Un parcours entre landes et chaos rocheux
Au départ de Huelgoat, célèbre pour sa forêt et son chaos de blocs granitiques, l’itinéraire grimpe progressivement vers les crêtes des Monts d’Arrée en passant par le Roc’Trévezel, point de vue le plus dégagé du massif. Compter environ 45 km et 550 m de dénivelé cumulé, sur un terrain qui alterne chemins de lande, sentiers forestiers et petites routes de crête.

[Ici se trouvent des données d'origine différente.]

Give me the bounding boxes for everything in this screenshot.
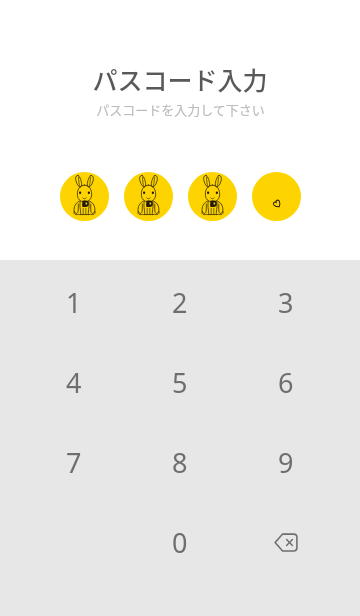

Le paysage, souvent qualifié de “bout du monde” breton, mêle tourbières, ajoncs et bruyère sur les hauteurs, avec des vues qui portent loin par temps dégagé — jusqu’à la mer d’Iroise dans les meilleures conditions.
Comment aborder la sortie
Le climat océanique breton rend le temps changeant même en été : mieux vaut prévoir une veste coupe-vent même par beau temps annoncé le matin. Certains chemins de lande se creusent après la pluie, ce qui peut rendre le passage plus technique qu’attendu — un pneu gravel avec un peu de profil est préférable à un pneu semi-slick sur ce terrain.
Quand y aller
D’avril à octobre, en évitant les périodes de pluies prolongées qui rendent certains chemins de lande boueux. L’automne offre une belle lumière sur les landes en fin de floraison.
Bon à savoir
Huelgoat, avec sa forêt et son lac, offre un choix d’hébergements correct pour un village de cette taille, avec un accès pratique au Parc naturel régional d’Armorique qui couvre l’ensemble du massif.